As a simple starting point, this alone could be huge. It may be that there are already drugs that can prevent some of the damage caused to certain organ systems now that we will have a means to discover the specific causes. Other, new drugs can also be investigated for those properties. Further down the road, it may also be possible to perform “chromosome therapy” to shut off the extra chromosome in the bone marrow, for example, to reduce the risk of leukemia or immunodeficiency. Way down the road, even earlier, broader correction of gene expression might be possible, but that probably would require such early intervention during embryogenesis that it would be impractical.

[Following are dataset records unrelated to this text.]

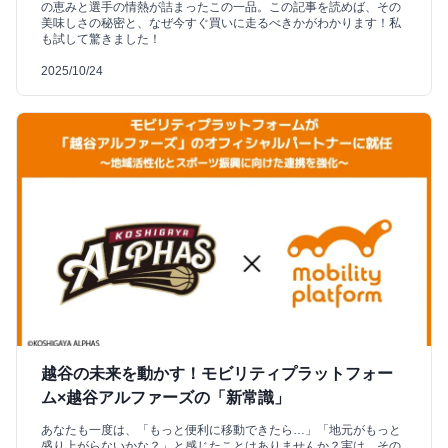
の恵みと選手の情熱が詰まったこの一品。この記事を読めば、その
美味しさの秘密と、なぜ今すぐ買いに走るべきかがわかります！私
も試して驚きました！
2025/10/24
越谷の未来を動かす！モビリティプラットフォー
ム×越谷アルファーズの「新常識」
あなたも一度は、「もっと便利に移動できたら…」「地元がもっと
盛り上がらないかな？」と感じたことはありませんか？実は、その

As in almost all “breakthroughs,” this is the result of years of hard slogging in the lab, of creative minds working together to make conceptual leaps and solve a myriad of technical problems. Brilliant. The work was funded in part by your tax dollars via NIH grant money. There was also public/private collaboration with Merck, which had some of the molecular tools needed to carry out the gene targeting work.
Beyond the potential for progress in understanding and maybe treating DS, the work by Lawrence’s group also brings hope to studying some long-troubling questions in basic cell biology, namely what the heck is all that repetitive DNA and non-coding RNA doing in the nucleus, and what are the previously unexpected roles they may play in genome regulation. Stay tuned.
It is important to make two final points. There is a strong sense of community for people with DS and other related problems, and there can be resentment toward efforts to “correct” it because it implies that DS people are somehow less than “normal.” Of those people I would ask that this research be seen in light of working toward preventing specific health and learning disabilities that often make DS people’s lives an endless series of medical and social emergencies. Second, any thought of this being a “cure” should be seen in the far-off future. I see a good 5 years of work before treatments for tissue-specific problems can be identified and perhaps treated in some cases. Any thoughts of “chromosome therapy” should be at least 5 more years away. In the meantime, there is now, at last, a tool to investigate the nitty gritty details of how this all-too-common chromosome glitch disrupts normal growth and development.
11:28 AM PT: UPDATE. many thanks, all, for your rec's. This is the obligatory thank you for putting on the wreck list for the first time. I'm very pleased to see such enthusiasm for science here. Nothing like a sea of rational, caring, inquisitive, reality-based people. Guess that's a left wing tendency.